All of these phenomena, many of which are nonlinear and extremely complicated, are interlinked; and Riebesell and his colleagues thus conclude, from their objective review of the pertinent scientific literature, that the magnitude and even the sign of the global ocean’s carbon cycle feedback to climate change are, in their words, “yet unknown.”
They note, for example, that “our understanding of biological responses to ocean change is still in its infancy.” With respect to ocean acidification, in particular, they write that the impact it will have on marine life “is still uncertain,” and that the phenomenon itself is but “one side of the story,” the other side being what they call “ocean carbonation,” which, as they describe it, “will likely be beneficial to some groups of photosynthetic organisms.” Thus, they write that “our present understanding of biologically driven feedback mechanisms is still rudimentary,” and that with respect to many of their magnitudes, “our understanding is too immature to even make a guess.” What is more, they imply that even what we do think we know could well be wrong, because, as they elucidate, “our present knowledge of pH/CO2 sensitivities of marine organisms is based almost entirely on short-term perturbation experiments, neglecting the possibility of evolutionary adaptation.”
So who are you going to trust? Genuflexing gurus? … who kneel at the altar of the earth goddess Gaia? … who just know that CO2 is bad for the planet? Pontificating preachers? … who claim to have obtained a similar testimony during some environmental epiphany? Celebrated scientists? … for whom the all-powerful climate model is their Holy Grail? Or, will you give heed to much more down-to-earth researchers … who value real-world data and who appreciate the almost unbelievable complexity of the world of nature? … who are not afraid to declare their lack of understanding of all that we know to be of importance to the phenomena of climatic, oceanic and biological change, as well as the likelihood that there is much of importance relative to these matters that we still do not understand?

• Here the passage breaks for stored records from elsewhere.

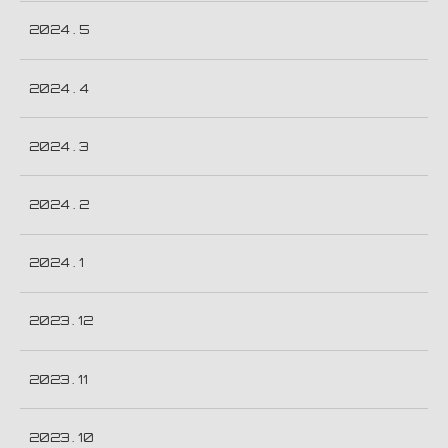
2024 . 5
2024 . 4
2024 . 3
2024 . 2
2024 . 1
2023 . 12
2023 . 11
2023 . 10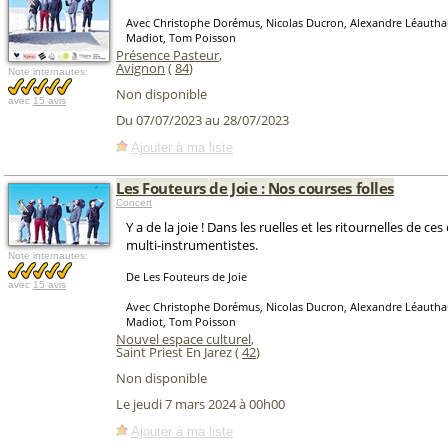
Avec Christophe Dorémus, Nicolas Ducron, Alexandre Léautha
Madiot, Tom Poisson
Présence Pasteur
,
Avignon
(
84
)
Note internautes:
Non disponible
avec
15 avis
Du 07/07/2023 au 28/07/2023
Ajouter à ma liste
Les Fouteurs de Joie : Nos courses folles
Concert
Y a de la joie ! Dans les ruelles et les ritournelles de c
multi-instrumentistes.
Note internautes:
De Les Fouteurs de Joie
avec
15 avis
Avec Christophe Dorémus, Nicolas Ducron, Alexandre Léautha
Madiot, Tom Poisson
Nouvel espace culturel
,
Saint Priest En Jarez (
42
)
Non disponible
Le jeudi 7 mars 2024 à 00h00
Ajouter à ma liste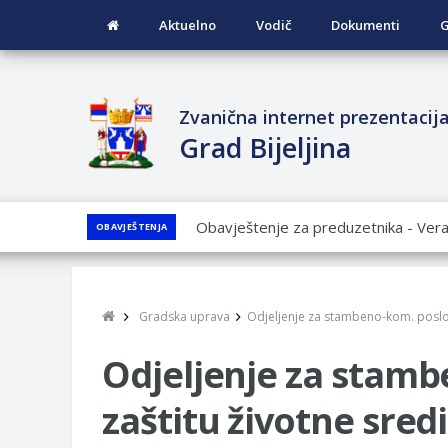
Aktuelno
Vodič
Dokumenti
G
Zvanična internet prezentacij
Grad Bijeljina
JAVNI POZIV ZA PRIJAVU NEPROP
OBAVJEŠTENJA
JAVNI KONKURS ZA DODJELU BESP
GRADA BIJELjINA ZA 2026. GODINU
Obavještenje za preduzetnika - Nen
Gradska uprava
Odjeljenje za stambeno-kom. poslov
PRELIMINARNA RANG LISTA KANDI
VOJSKE REPUBLIKE SRPSKE U STA
Odjeljenje za stamb
SOCIJALNE POTREBE
zaštitu životne sred
Obrasci zahtjeva za regresirano gor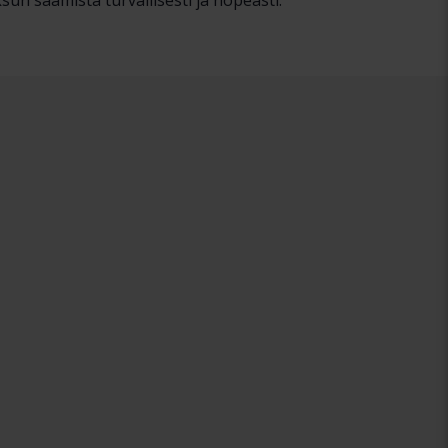
un saamista turvallisesti ja nopeasti.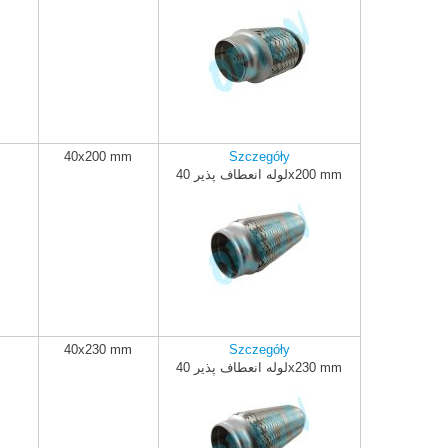
40x200 mm
Szczegóły
لوله انعطاف پذیر 40x200 mm
ADD TO CART
40x230 mm
Szczegóły
لوله انعطاف پذیر 40x230 mm
ADD TO CART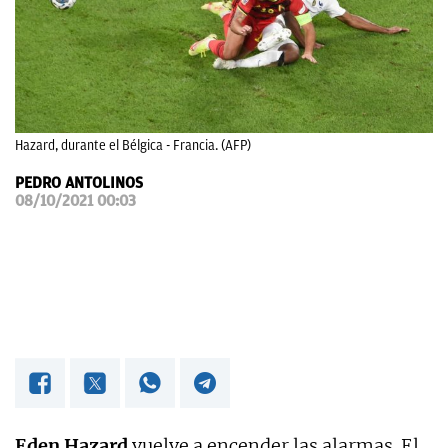
OKDIARIO
Hazard, durante el Bélgica - Francia. (AFP)
PEDRO ANTOLINOS
08/10/2021 00:03
Eden Hazard
vuelve a encender las alarmas. El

We do not know to whom you look for guidance in these important matters; but we look to those scientists who are not afraid to acknowledge the limitations of what they think they know, and who will not be goaded into implying they know enough to justify something as drastic as what the world’s climate alarmists are trying to force upon all of humanity, especially when the science of the subject is so clearly unsettled.
Sherwood, Keith and Craig Idso
Riebesell, U., Kortzinger, A. and Oschlies, A. 2009. Sensitivities of marine carbon fluxes to ocean change. Proceedings of the National Academy of Sciences of the United States of America 106: 20,602-20,609.